» **SOURCE INFORMATION**:
---+---

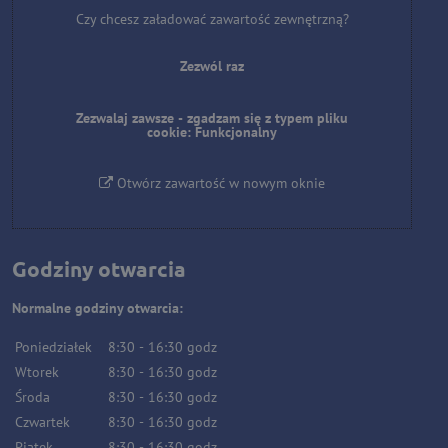
Czy chcesz załadować zawartość zewnętrzną?
Zezwól raz
Zezwalaj zawsze - zgadzam się z typem pliku
cookie: Funkcjonalny
Otwórz zawartość w nowym oknie
Godziny otwarcia
Normalne godziny otwarcia:
Poniedziałek
8:30
-
16:30
godz
Wtorek
8:30
-
16:30
godz
Środa
8:30
-
16:30
godz
Czwartek
8:30
-
16:30
godz
Piątek
8:30
-
16:30
godz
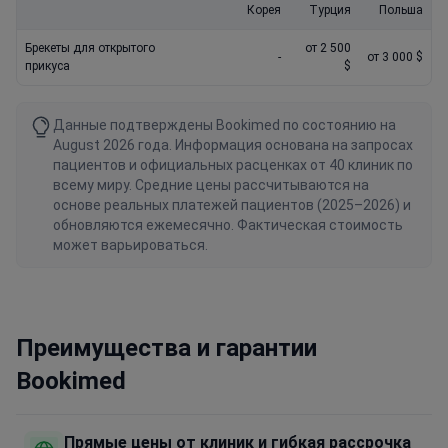
Корея
Турция
Польша
Брекеты для открытого
от 2 500
-
от 3 000 $
прикуса
$
Данные подтверждены Bookimed по состоянию на
August 2026 года. Информация основана на запросах
пациентов и официальных расценках от 40 клиник по
всему миру. Средние цены рассчитываются на
основе реальных платежей пациентов (2025–2026) и
обновляются ежемесячно. Фактическая стоимость
может варьироваться.
Преимущества и гарантии
Bookimed
Прямые цены от клиник и гибкая рассрочка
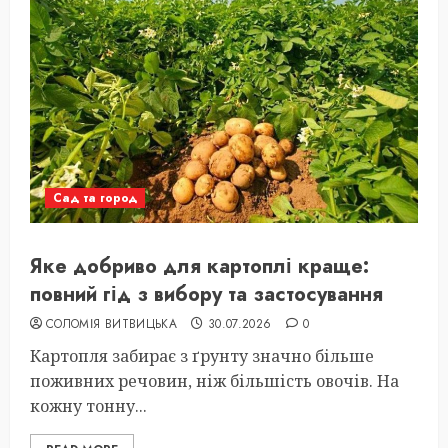
Сад та город
Яке добриво для картоплі краще:
повний гід з вибору та застосування
СОЛОМІЯ ВИТВИЦЬКА
30.07.2026
0
Картопля забирає з ґрунту значно більше
поживних речовин, ніж більшість овочів. На
кожну тонну...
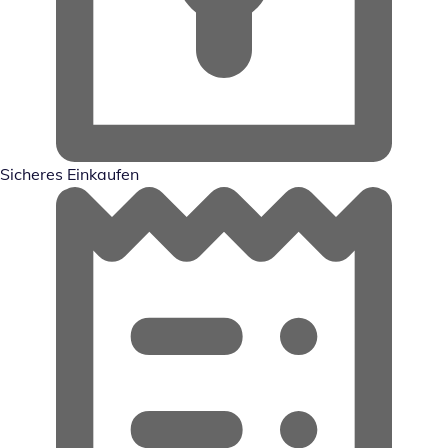
Sicheres Einkaufen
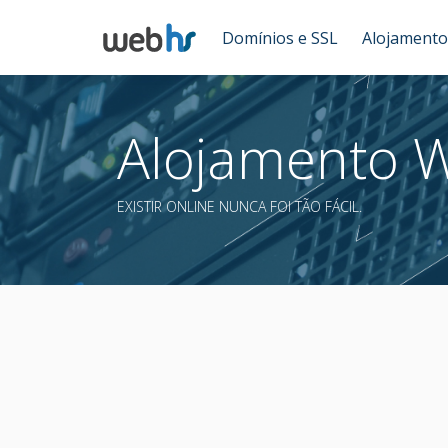
Domínios e SSL
Alojamento
Alojamento W
EXISTIR ONLINE NUNCA FOI TÃO FÁCIL.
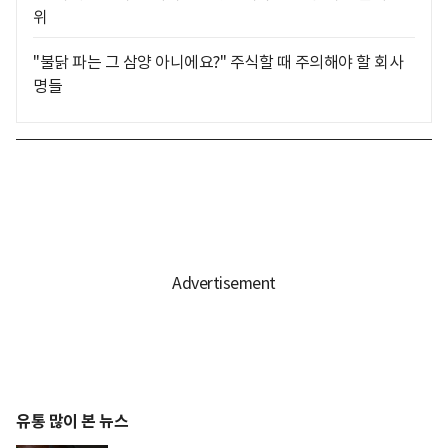
위
"불닭 파는 그 삼양 아니에요?" 주식할 때 주의해야 할 회사
명들
유통 많이 본 뉴스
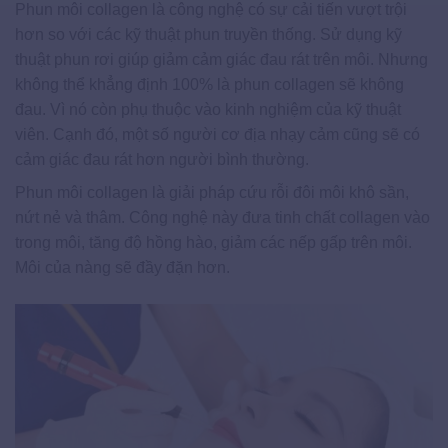
Phun môi collagen là công nghệ có sự cải tiến vượt trội
hơn so với các kỹ thuật phun truyền thống. Sử dụng kỹ
thuật phun rơi giúp giảm cảm giác đau rát trên môi. Nhưng
không thể khẳng định 100% là phun collagen sẽ không
đau. Vì nó còn phụ thuộc vào kinh nghiệm của kỹ thuật
viên. Cạnh đó, một số người cơ địa nhạy cảm cũng sẽ có
cảm giác đau rát hơn người bình thường.
Phun môi collagen là giải pháp cứu rỗi đôi môi khô sần,
nứt nẻ và thâm. Công nghệ này đưa tinh chất collagen vào
trong môi, tăng độ hồng hào, giảm các nếp gấp trên môi.
Môi của nàng sẽ đầy đặn hơn.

---+---

» **WHAT THIS TASK INVOLVES**:
For this task, return exactly the stretch of the listing above from the line with "Прямые цены от клиник и гибкая рассрочка" through the line with "viên. Cạnh đó, một", inclusive and without pictures.

» **EXERCISE ANSWER**:
Прямые цены от клиник и гибкая рассрочка
Сад та город
Яке добриво для картоплі краще:
повний гід з вибору та застосування
СОЛОМІЯ ВИТВИЦЬКА
30.07.2026
0
Картопля забирає з ґрунту значно більше
поживних речовин, ніж більшість овочів. На
кожну тонну...
Sicheres Einkaufen
Domínios e SSL
Alojamento
Alojamento W
EXISTIR ONLINE NUNCA FOI TÃO FÁCIL.
위
"불닭 파는 그 삼양 아니에요?" 주식할 때 주의해야 할 회사
명들
유통 많이 본 뉴스
Phun môi collagen là công nghệ có sự cải tiến vượt trội
hơn so với các kỹ thuật phun truyền thống. Sử dụng kỹ
thuật phun rơi giúp giảm cảm giác đau rát trên môi. Nhưng
không thể khẳng định 100% là phun collagen sẽ không
đau. Vì nó còn phụ thuộc vào kinh nghiệm của kỹ thuật
viên. Cạnh đó, một số người cơ địa nhạy cảm cũng sẽ có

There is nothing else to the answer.